Its alumni are Charles White, Bernard Goss, George Neal, Eldzier Cortor, Gordon Parks, Archibald Motley, Richard Hunt, and Margaret Burroughs.

===Building===

Completed in 1893 at 3831 S. Michigan Avenue, the Georgian Revival-style building designed by architect L. Gustav Hallberg initially served as a residence for grain merchant George A. Seaverns Jr.

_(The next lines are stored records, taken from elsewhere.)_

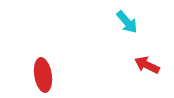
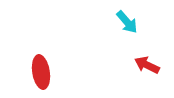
red ellipse: moved 2 px left, 3 px up
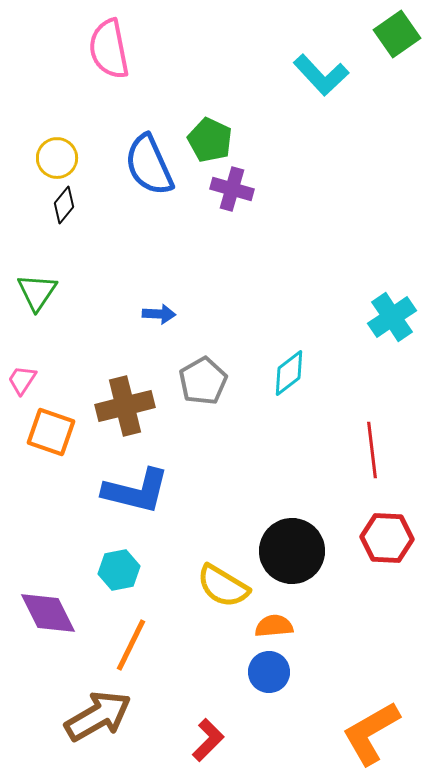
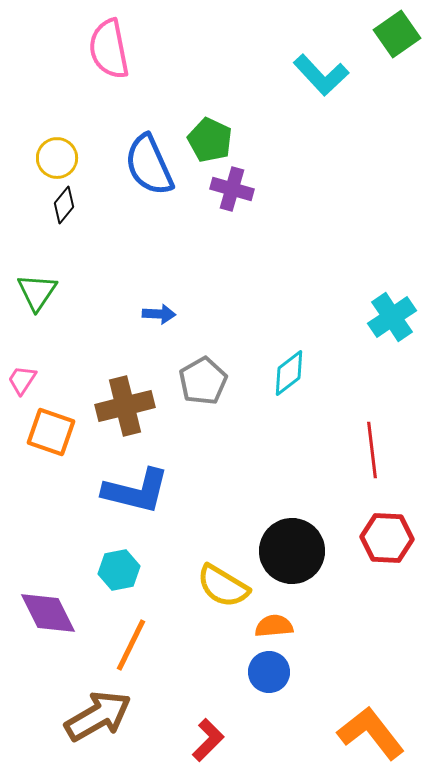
orange L-shape: rotated 82 degrees clockwise
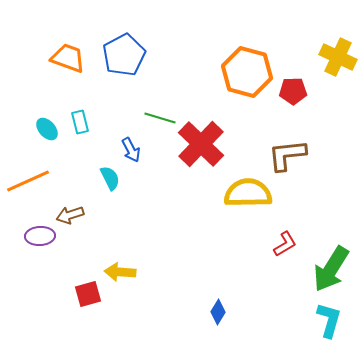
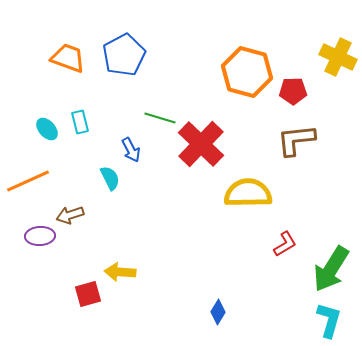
brown L-shape: moved 9 px right, 15 px up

In 1940, the by then vacant brownstone building was selected as the site for the planned community art center and was purchased for about $8,000 with funds raised by the community. The building is sometimes referred to as the Comiskey Mansion, and it was described as the former home of Charles Comiskey by Eleanor Roosevelt in her newspaper column after she took part in the dedication of the South Side Community Art Center. According to UNCAP, the Uncovering New Chicago Archives Project, the house belonging to Comiskey was further south on Michigan Avenue. The community paid for the lease and purchase of the building, for utilities, and for art supplies. The federal government helped to stimulate the establishment of the center via support from the Works Progress Administration's Federal Art Project. They provided administrative funds for staff and faculty and funds for the remodeling of the building. The interior was remodeled in the New Bauhaus-style by Hin Bredendieck and Nathan Lerner and the centre opened unofficially for its first classes on December 15, 1940. The opening was accompanied by an inaugural exhibition of paintings by local black artists including Charles Davis, Charles White, Bernard Goss, William Carter, Eldzier Cortor, Charles Sebree, Archibald Motley Jr., amongst others. The interracial faculty of art instructors included Davis, White, Goss, Carter, Morris Topchevsky, Si Gordon, Max Kahn, and Todros Geller. Lessons were free and included oil painting, drawing, composition, water color, sculpture, lithography, poster design, fashion illustration, interior decoration, silk screen, weaving, and hooked rug-making. By March 1941, 13,500 people had attended classes, exhibitions, and events at the center. First Lady Eleanor Roosevelt dedicated the facility May 7, 1941, in a ceremony that broadcast nationwide on CBS Radio.

A planned expansion building and plaza at the rear and in the adjoining north lot, and refurbishment, was announced for the Center in 2025.

====Landmark status====
The center earned Chicago Landmark status on June 16, 1994. In 2017, the National Trust for Historic Preservation named it "National Treasure." The building was listed on the National Register of Historic Places in 2018.